Guinness in eateries: 10 remote hostels that prove that the pub is Ireland’s main export

I think I’m in the minority when I say I’m not really a fan of “Irish” bars overseas. After all, it is claimed that there are over 100,000 of them scattered around the world. However, a great many of them are not run or run by the Irish, and often their only hint of Ireland includes walls adorned with assorted art and a Guinness faucet. Maybe I’m missing the point, but if I go to Amsterdam, I want to soak up the atmosphere of a Dutch bar – the same goes for Spain, Australia, Japan, anywhere.

But it’s undeniable that Irish bars are one of the island’s most widespread and successful exports, much like restaurants in China or pizzerias in Italy. Wherever there’s a cluster of bars, no matter what country you’re in, you’ll see “Squinty McGinty’s” or “Top O’ the Mornin” with a sign outside urging customers to “come on.” in’. And despite my personal misgivings, people seem to love them. Hence their appearance in the most unexpected corners of the world.

So here’s a Drinking It In guide to the world’s most remote Irish bars – 10 remote outposts of Irish drinking culture that you’re unlikely to ever visit unless you have a sudden overwhelming urge to drink a pint of stout in Shanghai or a glass of Paddy in Papua. New Guinea. Some of them have a much more authentic “Irish character” than others, but they all prove one thing: it never hurts to put the word “Irish” in the name of your pub if you own it abroad.

Irish pub, Nepal: Claiming to be the highest Irish bar in the world, this hostel in the village of Namche Bazaar sits 3,450 meters above sea level in the Himalayas and has been promising “good food, cheap beer and great music” since it opened in 2011. Until recently, there was not even a road to the village, but this did not stop the owners from bringing a billiard table along the mountain paths.

Irish pub Ulster, Bosnia and Herzegovina: Set in the shadow of a 13th-century fortress in the town of Doboj, this lively nightclub claims, “If you’re Irish, you’re part of the family.” Over a pint of Guinness, you’ll be able to savor some of Ireland’s best-known musical delights such as heavy metal, rap, ska and, uh, reggae.

Dublin Irish Pub, Mongolia: The first Irish bar in the Mongolian capital Ulaanbaatar is better known for its local Chinggis Dark stout than Guinness. 40) bars decorated with shamrocks and whiskey mirrors.

Bubbles O’Leary’s, Uganda: This Irish pub in the capital Kampala claims more authenticity than most of its competitors around the world.
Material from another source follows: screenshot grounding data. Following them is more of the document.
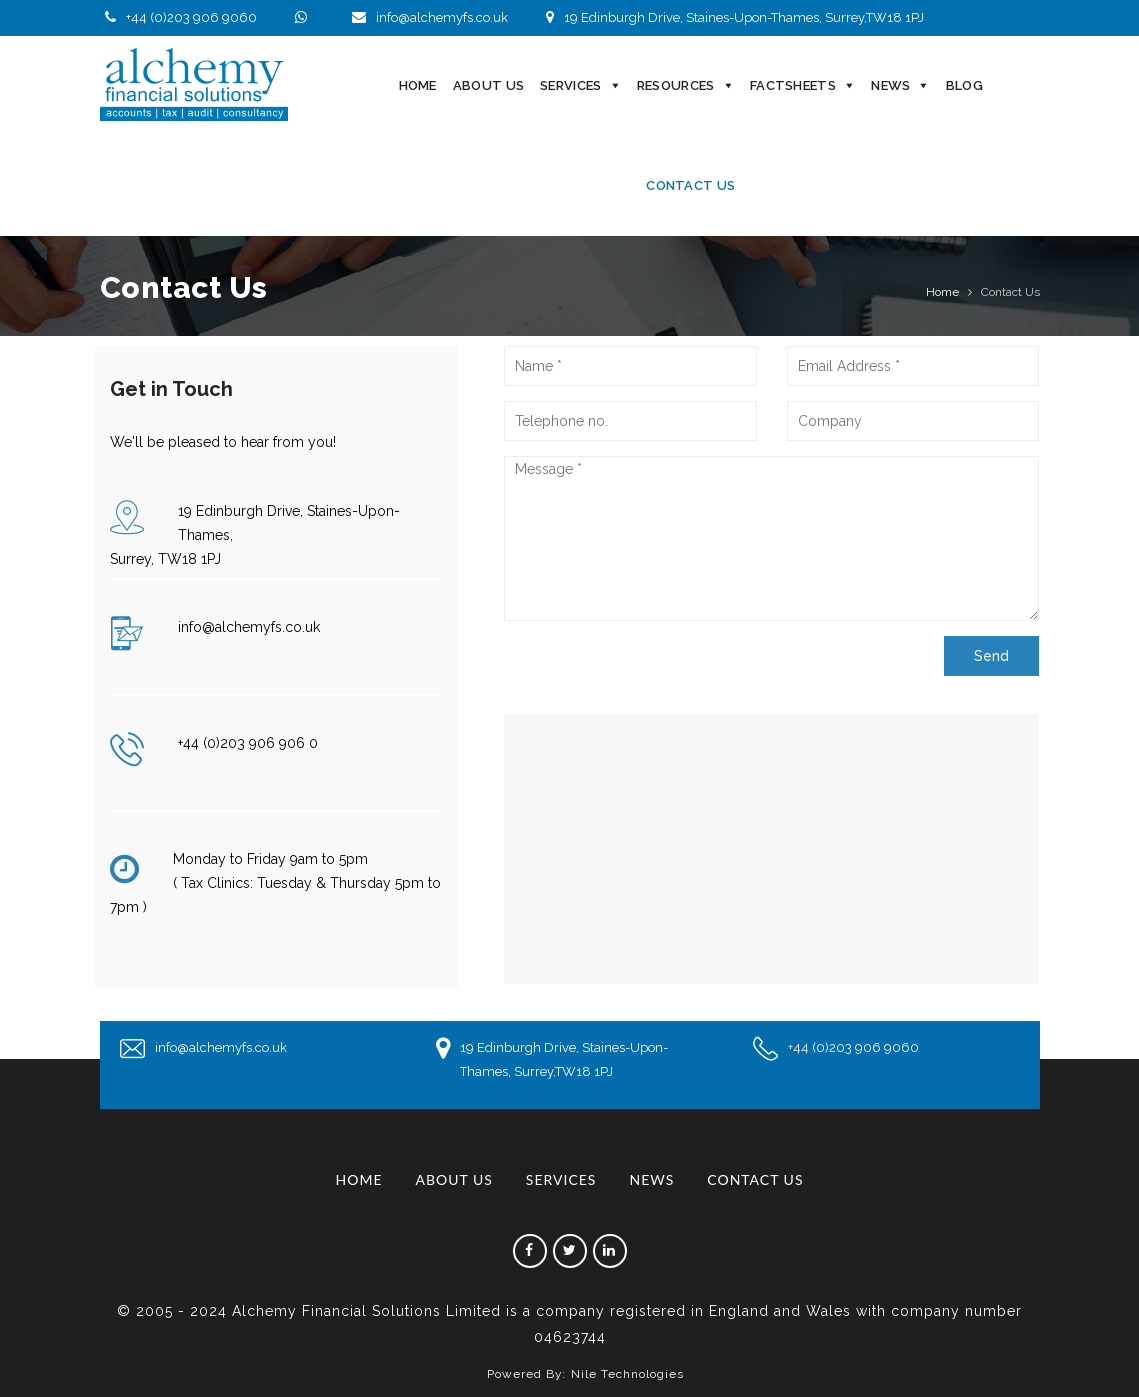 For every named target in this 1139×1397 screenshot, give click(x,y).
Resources (676, 85)
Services (570, 85)
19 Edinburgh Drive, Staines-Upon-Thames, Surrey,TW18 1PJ (732, 17)
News (890, 85)
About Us (488, 85)
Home (418, 85)
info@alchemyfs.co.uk (427, 17)
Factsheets (793, 85)
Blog (964, 85)
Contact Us (690, 185)
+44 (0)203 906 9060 (178, 17) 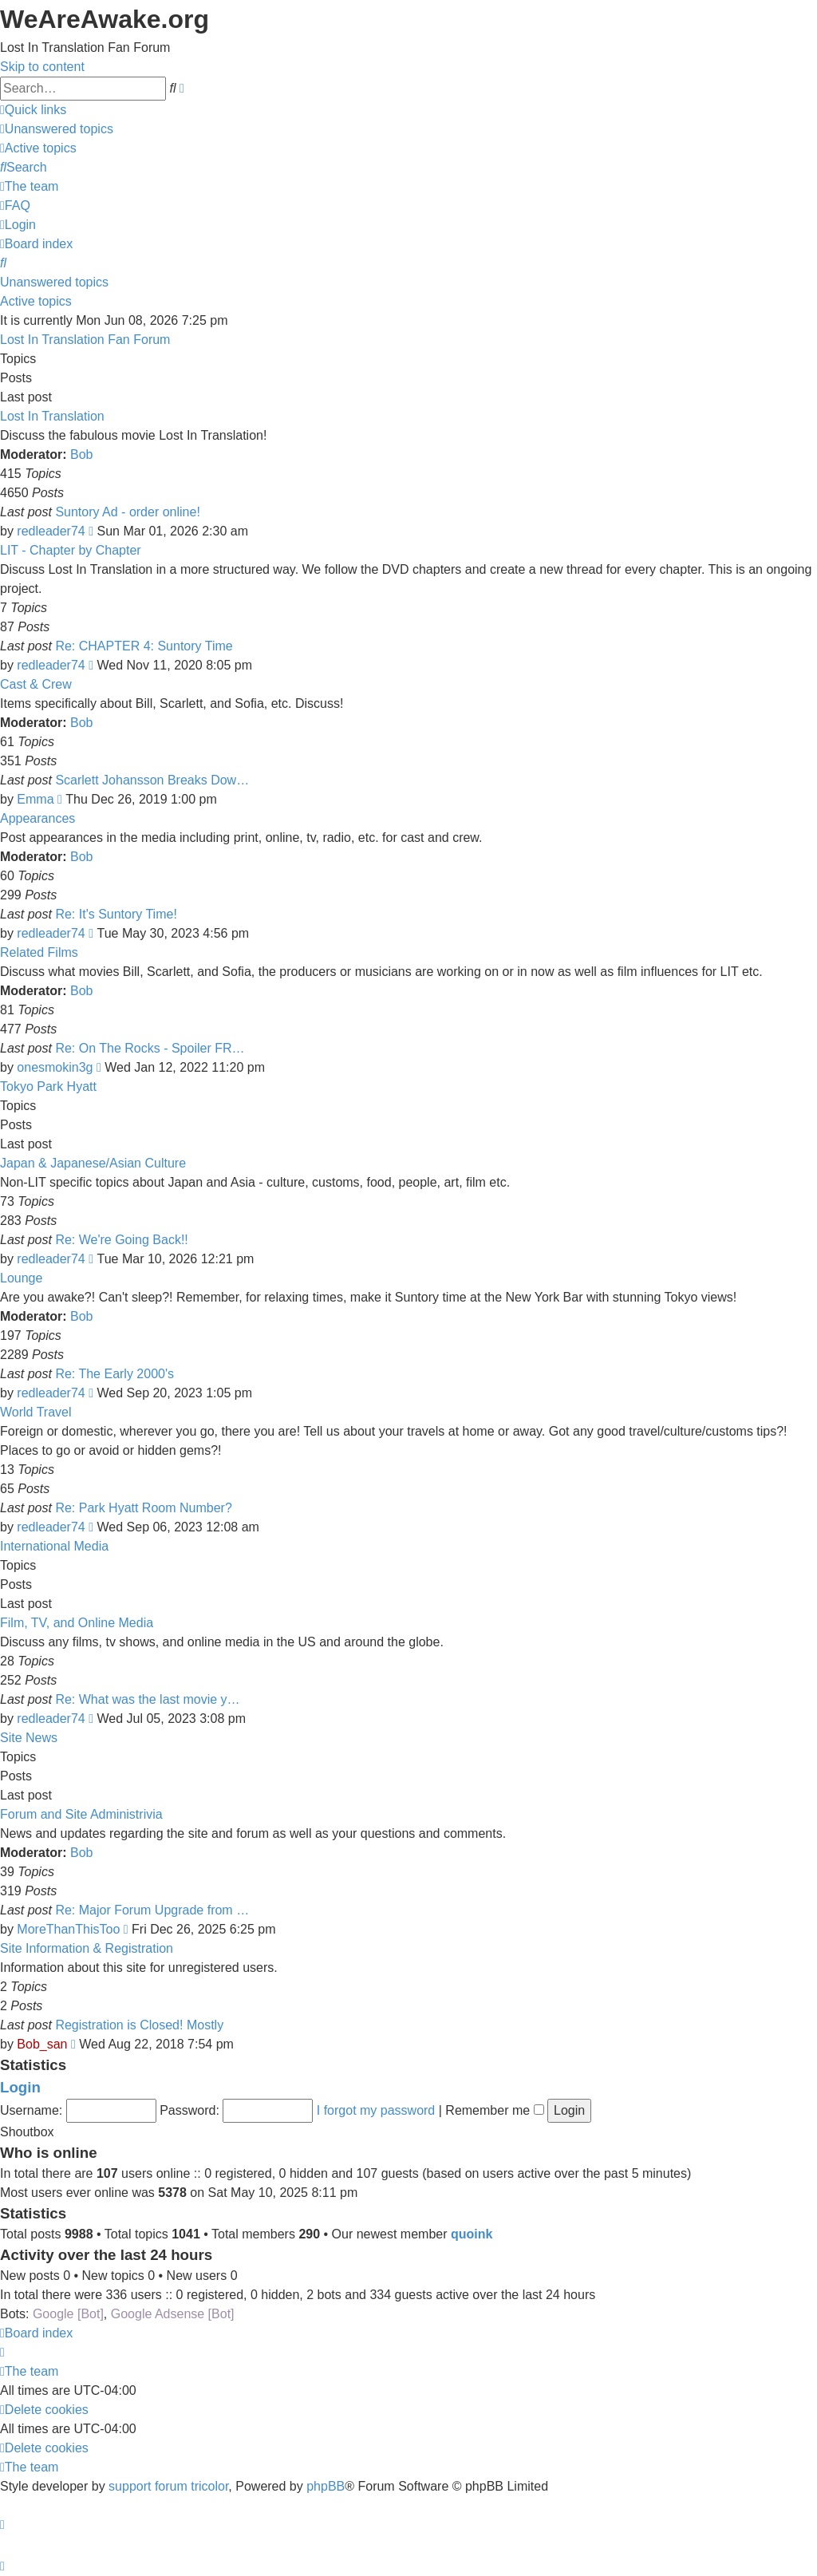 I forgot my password (376, 2110)
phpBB (325, 2486)
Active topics (36, 301)
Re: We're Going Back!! (121, 1240)
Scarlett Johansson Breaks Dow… (152, 780)
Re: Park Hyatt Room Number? (143, 1508)
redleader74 (51, 531)
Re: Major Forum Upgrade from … (152, 1910)
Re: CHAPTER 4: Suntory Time (143, 646)
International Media (54, 1546)
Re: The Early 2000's (114, 1374)
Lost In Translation (52, 416)
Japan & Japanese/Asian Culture (93, 1163)
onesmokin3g (55, 1067)
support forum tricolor (168, 2486)
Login (20, 2087)
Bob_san (42, 2044)
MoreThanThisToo (68, 1929)
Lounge (21, 1278)
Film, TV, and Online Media (76, 1623)
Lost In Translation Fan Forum (85, 339)
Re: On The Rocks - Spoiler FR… (149, 1048)
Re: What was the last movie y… (147, 1699)
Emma (35, 799)
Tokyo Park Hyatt (48, 1086)
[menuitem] (56, 129)
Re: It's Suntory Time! (115, 914)
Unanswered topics (54, 282)
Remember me (494, 2110)
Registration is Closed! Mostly (139, 2025)
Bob (81, 454)
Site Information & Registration (86, 1948)
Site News (28, 1737)
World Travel (36, 1412)
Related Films (39, 952)
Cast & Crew (36, 684)
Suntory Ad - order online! (127, 512)
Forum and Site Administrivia (81, 1814)
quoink (471, 2234)
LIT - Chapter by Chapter (70, 550)
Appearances (37, 818)
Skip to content (42, 66) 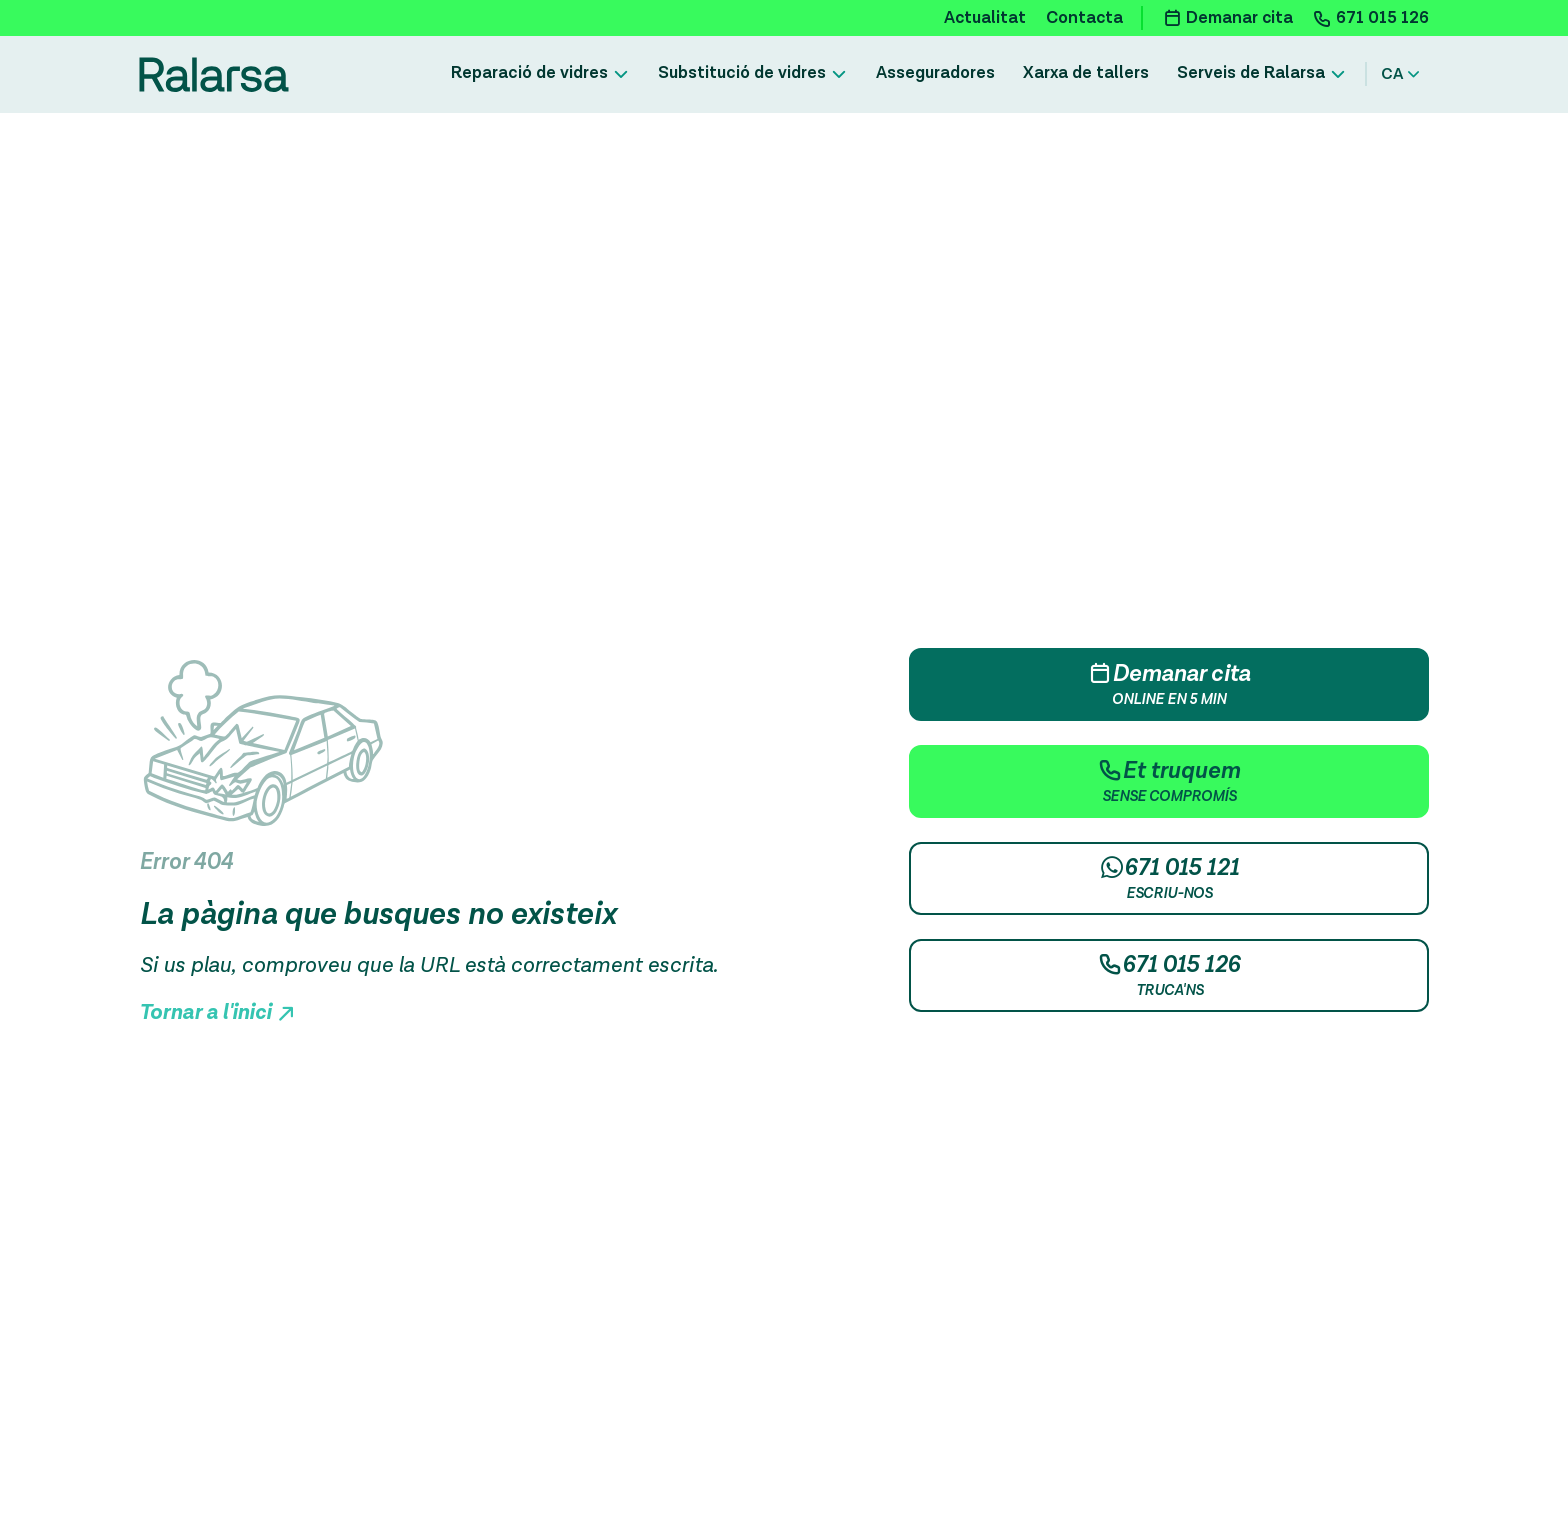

Many pieces of furniture, including the bar, seats and even the front door, were salvaged from the pub in Drogheda after it was demolished in 2003 and sent to Africa. The unusual name of the new bar was apparently inspired by the nickname of one of the owner’s school teachers in Ireland.

St. Patrick’s Corner, Siberia: One of a half dozen Irish pubs inexplicably clustered in the city of Novosibirsk in Russia’s frozen north, St Patrick’s Corner offers Guinness and Kilkenny, and like Bubbles O’Leary’s, the dark wood fittings, furniture and floor tiles are said to have been sourced from Ireland.

James Joyce Irish Pub, Taiwan: The James Joyce Pub has been so successful in the Taipei capital that its German owner opened a second one in 2017, and both fill diners with the promise of “real Irish music, beer, whiskey and GAA sports.”

Paddy’s Irish Pub, Peru: Located just 50m below an Irish pub in Nepal, this bar above the clouds in the city of Cusco claims to be the tallest Irish pub in the world. Given the low temperatures at 3,400m above sea level, it’s no surprise that one of their bestsellers is Jameson’s Irish Whiskey Coffee.

McGinley, Alaska: Promising an “Irish touch to Anchorage,” McGinley’s has lived up to its claim since 2006 with Irish dancing, pints of Guinness, Harp and Magner’s, and corned beef and cabbage on the menu.

Dublin Irish Pub, Argentina: The city of Ushuaia proudly proclaims itself the “end of the world” in Tierra del Fuego on the edge of South America, and this Irish-themed corrugated iron shack is the first port of call for scientists and polar explorers returning from Antarctica in search of a pint.

Oliver’s Corner, Lapland: Just four miles south of the Arctic Circle in the Finnish city of Rovaniemi, this Irish pub draws customers in with its slogan: “Great atmosphere!” is a good enough reason to go there in the winter, when the city gets an average of only six minutes of sunshine a day.